**WORK REQUEST:** A faithful copy is required: transcribe each line below exactly, minus the pictures.
==== SOURCE MATERIAL
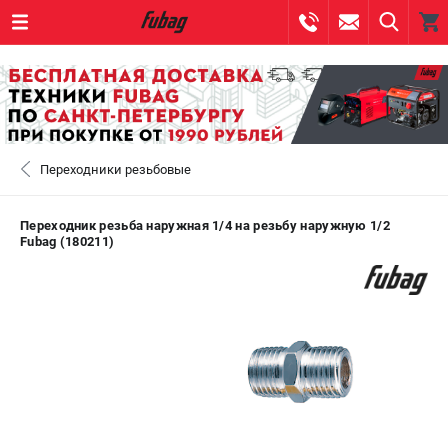
0 
₽
САНКТ-ПЕТЕРБУРГ
Переходники резьбовые
+7 (812) 317-60-57
- ЗАКАЗ ИЗДЕЛИЙ
+7 (8112) 59-10-67
- ЗАКАЗ ЗАПЧАСТЕЙ
Переходник резьба наружная 1/4 на резьбу наружную 1/2
Fubag (180211)
ЗАКАЗАТЬ ЗАПЧАСТЬ
ВХОД ИЛИ РЕГИСТРАЦИЯ
КАТАЛОГ
АКЦИИ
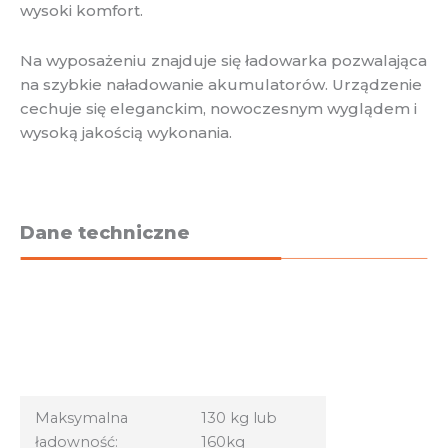
wysoki komfort.
Na wyposażeniu znajduje się ładowarka pozwalająca
na szybkie naładowanie akumulatorów. Urządzenie
cechuje się eleganckim, nowoczesnym wyglądem i
wysoką jakością wykonania.
Dane techniczne
Maksymalna
130 kg lub
ładowność:
160kg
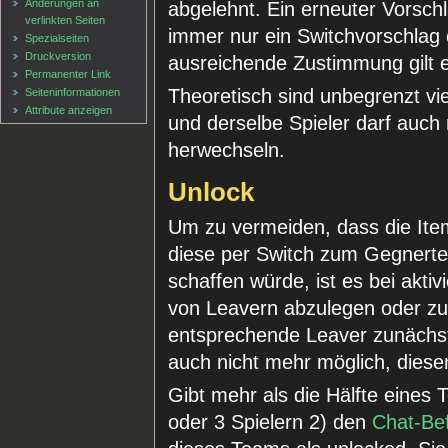
Änderungen an
abgelehnt. Ein erneuter Vorschl
verlinkten Seiten
immer nur ein Switchvorschlag
Spezialseiten
Druckversion
ausreichende Zustimmung gilt e
Permanenter Link
Theoretisch sind unbegrenzt vie
Seiten­informationen
Attribute anzeigen
und derselbe Spieler darf auc
herwechseln.
Unlock
Um zu vermeiden, dass die It
diese per Switch zum Gegnert
schaffen würde, ist es bei akti
von Leavern abzulegen oder zu
entsprechende Leaver zunächst
auch nicht mehr möglich, diese
Gibt mehr als die Hälfte eines 
oder 3 Spielern 2) den
Chat-Be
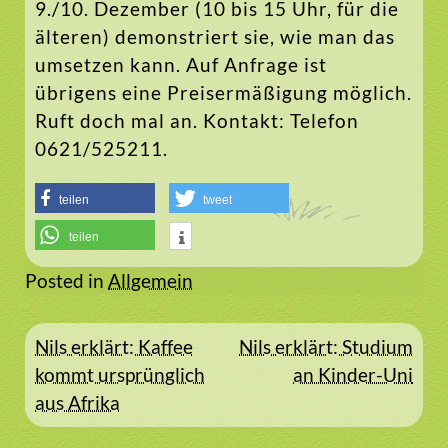
9./10. Dezember (10 bis 15 Uhr, für die
älteren) demonstriert sie, wie man das
umsetzen kann. Auf Anfrage ist
übrigens eine Preisermäßigung möglich.
Ruft doch mal an. Kontakt: Telefon
0621/525211.
teilen
tweet
teilen
Posted in
Allgemein
Beitragsnavigation
Nils erklärt: Kaffee
Nils erklärt: Studium
kommt ursprünglich
an Kinder-Uni
aus Afrika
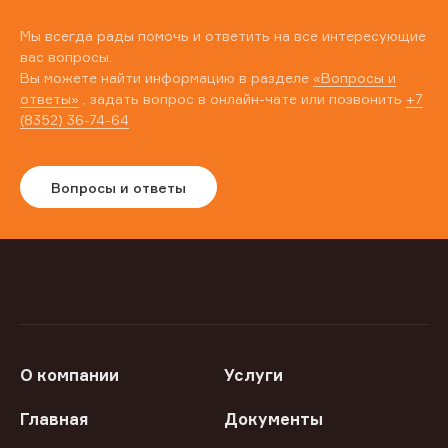
Мы всегда рады помочь и ответить на все интересующие
вас вопросы.
Вы можете найти информацию в разделе
«Вопросы и
ответы»
, задать вопрос в онлайн-чате или позвонить
+7
(8352) 36-74-64
Вопросы и ответы
О компании
Услуги
Главная
Документы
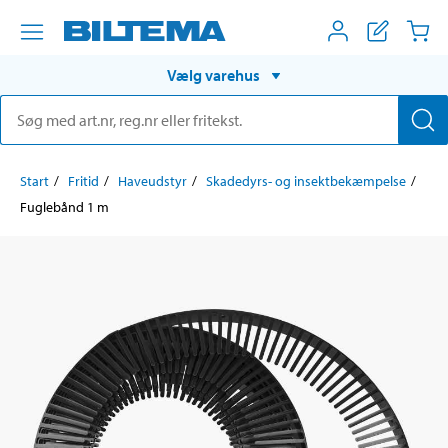
Vælg varehus
Start
Fritid
Haveudstyr
Skadedyrs- og insektbekæmpelse
Fuglebånd 1 m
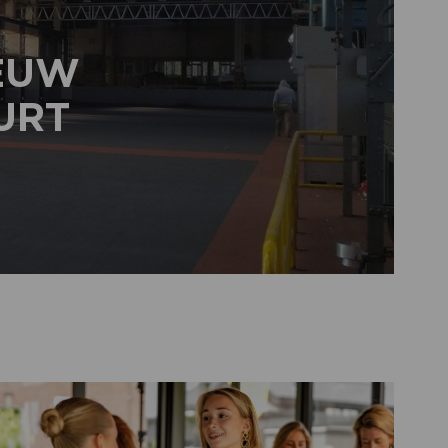
IEUW
URT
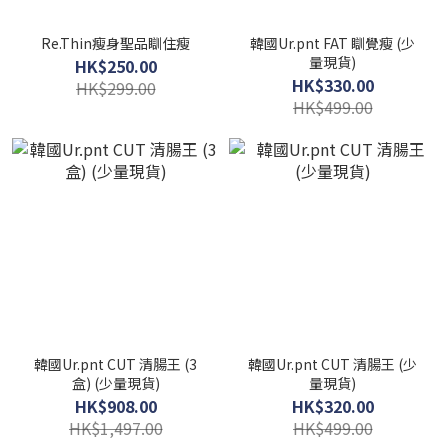
Re.Thin瘦身聖品瞓住瘦
韓國Ur.pnt FAT 瞓覺瘦 (少
量現貨)
HK$250.00
HK$330.00
HK$299.00
HK$499.00
韓國Ur.pnt CUT 清腸王 (3
韓國Ur.pnt CUT 清腸王 (少
盒) (少量現貨)
量現貨)
HK$908.00
HK$320.00
HK$1,497.00
HK$499.00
========
**SOLVED PROBLEM:**
0 
₽
САНКТ-ПЕТЕРБУРГ
Переходники резьбовые
+7 (812) 317-60-57
- ЗАКАЗ ИЗДЕЛИЙ
+7 (8112) 59-10-67
- ЗАКАЗ ЗАПЧАСТЕЙ
Переходник резьба наружная 1/4 на резьбу наружную 1/2
Fubag (180211)
ЗАКАЗАТЬ ЗАПЧАСТЬ
ВХОД ИЛИ РЕГИСТРАЦИЯ
КАТАЛОГ
АКЦИИ
wysoki komfort.
Na wyposażeniu znajduje się ładowarka pozwalająca
na szybkie naładowanie akumulatorów. Urządzenie
cechuje się eleganckim, nowoczesnym wyglądem i
wysoką jakością wykonania.
Dane techniczne
Maksymalna
130 kg lub
ładowność:
160kg
Änderungen an
abgelehnt. Ein erneuter Vorschl
verlinkten Seiten
immer nur ein Switchvorschlag
Spezialseiten
Druckversion
ausreichende Zustimmung gilt e
Permanenter Link
Theoretisch sind unbegrenzt vie
Seiten­informationen
Attribute anzeigen
und derselbe Spieler darf auc
herwechseln.
Unlock
Um zu vermeiden, dass die It
diese per Switch zum Gegnert
schaffen würde, ist es bei akti
von Leavern abzulegen oder zu
entsprechende Leaver zunächst
auch nicht mehr möglich, diese
Gibt mehr als die Hälfte eines 
oder 3 Spielern 2) den
Chat-Be
9./10. Dezember (10 bis 15 Uhr, für die
älteren) demonstriert sie, wie man das
umsetzen kann. Auf Anfrage ist
übrigens eine Preisermäßigung möglich.
Ruft doch mal an. Kontakt: Telefon
0621/525211.
teilen
tweet
teilen
Posted in
Allgemein
Beitragsnavigation
Nils erklärt: Kaffee
Nils erklärt: Studium
kommt ursprünglich
an Kinder-Uni
aus Afrika
Мы всегда рады помочь и ответить на все интересующие
вас вопросы.
Вы можете найти информацию в разделе
«Вопросы и
ответы»
, задать вопрос в онлайн-чате или позвонить
+7
(8352) 36-74-64
Вопросы и ответы
О компании
Услуги
Главная
Документы
Vælg varehus
Start
Fritid
Haveudstyr
Skadedyrs- og insektbekæmpelse
Fuglebånd 1 m
IEUW
URT
Re.Thin瘦身聖品瞓住瘦
韓國Ur.pnt FAT 瞓覺瘦 (少
量現貨)
HK$250.00
HK$330.00
HK$299.00
HK$499.00
韓國Ur.pnt CUT 清腸王 (3
韓國Ur.pnt CUT 清腸王 (少
盒) (少量現貨)
量現貨)
HK$908.00
HK$320.00
HK$1,497.00
HK$499.00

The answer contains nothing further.